= Chengdu Kanghong Pharmaceutical Group =

Pharmaceutical Group

Chengdu Kanghong Pharmaceutical Group Co., Ltd. (Chinese: 成都康弘药业集团股份有限公司) is a publicly traded pharmaceutical company based in the province of Sichuan, China. It was founded in 1996 and researches, develops, manufactures, and distributes medicines for ophthalmic, central nervous, digestive and endocrine systems. The company is listed on the Shenzhen stock exchange with a market capitalization at around $6 billion.

As of May 2021, the company had 18 drugs on the market including Lumitin (conbercept). Additional products include Songling xuemaikang capsules, Keluoxin capsules, Xinluona (Mosapride Citrate), Bolexin (Venlafaxine hydrochloride capsules) and Bosiqing (Aripiprazole tablets), Yitaning (Dexzopiclone tablets), Shugan Jieyu (capsules), Danshu (capsules), and Yiqing (capsules).
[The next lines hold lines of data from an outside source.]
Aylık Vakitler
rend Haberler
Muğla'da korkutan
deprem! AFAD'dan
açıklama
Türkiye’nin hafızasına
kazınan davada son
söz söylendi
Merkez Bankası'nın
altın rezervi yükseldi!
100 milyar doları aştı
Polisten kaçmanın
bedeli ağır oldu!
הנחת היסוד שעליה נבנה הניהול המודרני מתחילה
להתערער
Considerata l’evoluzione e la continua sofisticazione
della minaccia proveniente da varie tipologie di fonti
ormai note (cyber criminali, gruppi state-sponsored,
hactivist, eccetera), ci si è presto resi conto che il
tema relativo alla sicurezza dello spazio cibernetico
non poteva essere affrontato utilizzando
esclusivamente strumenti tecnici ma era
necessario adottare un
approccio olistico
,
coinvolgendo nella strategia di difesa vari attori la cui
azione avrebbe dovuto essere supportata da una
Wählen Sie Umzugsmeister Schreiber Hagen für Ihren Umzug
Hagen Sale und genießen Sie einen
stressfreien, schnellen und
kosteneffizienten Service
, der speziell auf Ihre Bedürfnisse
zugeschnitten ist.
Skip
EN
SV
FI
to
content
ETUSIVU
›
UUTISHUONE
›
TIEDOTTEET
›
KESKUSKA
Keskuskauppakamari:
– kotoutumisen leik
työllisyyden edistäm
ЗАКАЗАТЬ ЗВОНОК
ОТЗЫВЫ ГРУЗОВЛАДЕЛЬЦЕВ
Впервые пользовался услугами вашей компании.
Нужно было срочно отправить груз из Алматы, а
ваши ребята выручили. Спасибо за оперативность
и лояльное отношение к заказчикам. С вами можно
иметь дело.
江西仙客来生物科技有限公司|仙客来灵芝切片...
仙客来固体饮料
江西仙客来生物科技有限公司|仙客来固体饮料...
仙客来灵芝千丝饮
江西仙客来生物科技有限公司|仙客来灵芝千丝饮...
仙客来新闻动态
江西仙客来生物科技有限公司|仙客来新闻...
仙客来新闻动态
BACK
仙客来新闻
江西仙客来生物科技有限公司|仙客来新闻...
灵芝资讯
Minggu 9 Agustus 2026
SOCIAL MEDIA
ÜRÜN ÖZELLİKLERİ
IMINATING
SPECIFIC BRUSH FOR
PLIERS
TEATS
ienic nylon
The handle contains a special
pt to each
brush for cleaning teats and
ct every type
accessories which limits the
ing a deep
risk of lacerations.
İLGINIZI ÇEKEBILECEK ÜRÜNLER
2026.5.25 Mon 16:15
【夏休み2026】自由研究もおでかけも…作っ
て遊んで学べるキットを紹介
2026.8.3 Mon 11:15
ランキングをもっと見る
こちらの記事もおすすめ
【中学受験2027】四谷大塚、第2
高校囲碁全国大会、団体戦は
Kanghong also currently has 13 subsidiaries in China, Israel, and the United States.

== History ==
In 2005, Kanghong started development of the drug conbercept, which is used to treat age-related macular degeneration (AMD). In 2017, Kanghong acquired IOPtima, a subsidiary of BioLight Israeli Life Sciences Investment. Kanghong also became a distributor of IOPtima’s products in China.

In 2016, Kanghong received approval from the U.S. FDA to begin Phase III clinical trials of conbercept. In 2020, the company’s R&D investments were approximately 29% of its annual revenue, and by 2020, the company held 238 patents and exclusive patents for 13 drugs out of their 18 products.

As of December 2020, the company’s drugs in development are for treatment of various diseases and conditions including glioma, fundus disease tumors, diabetic macular edema (DME), and Type II diabetes.

During the COVID-19 pandemic, Kanghong donated money, protective clothing, and other materials to medical institutions across China through the China Red Cross Foundation.